▶ PROBLEM DESCRIPTION
Line by line, check the data for the string "Raspberry" and state how many lines have it, nothing more.

[Dataset entries]
'''

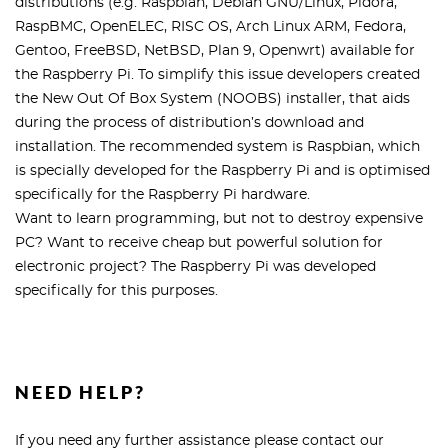
distributions (e.g. Raspbian, Debian GNU/Linux, Pidora,
RaspBMC, OpenELEC, RISC OS, Arch Linux ARM, Fedora,
Gentoo, FreeBSD, NetBSD, Plan 9, Openwrt) available for
the Raspberry Pi. To simplify this issue developers created
the New Out Of Box System (NOOBS) installer, that aids
during the process of distribution’s download and
installation. The recommended system is Raspbian, which
is specially developed for the Raspberry Pi and is optimised
specifically for the Raspberry Pi hardware.
Want to learn programming, but not to destroy expensive
PC? Want to receive cheap but powerful solution for
electronic project? The Raspberry Pi was developed
specifically for this purposes.
NEED HELP?
If you need any further assistance please contact our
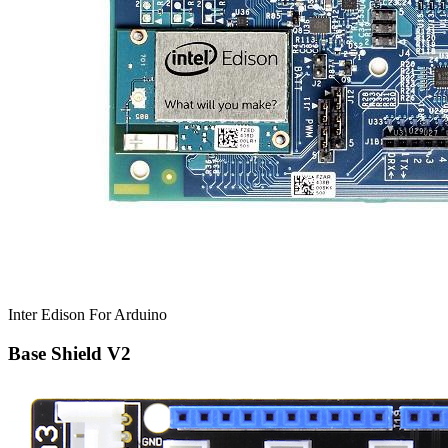
Inter Edison For Arduino
Base Shield V2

'''

▶ TASK SOLUTION
4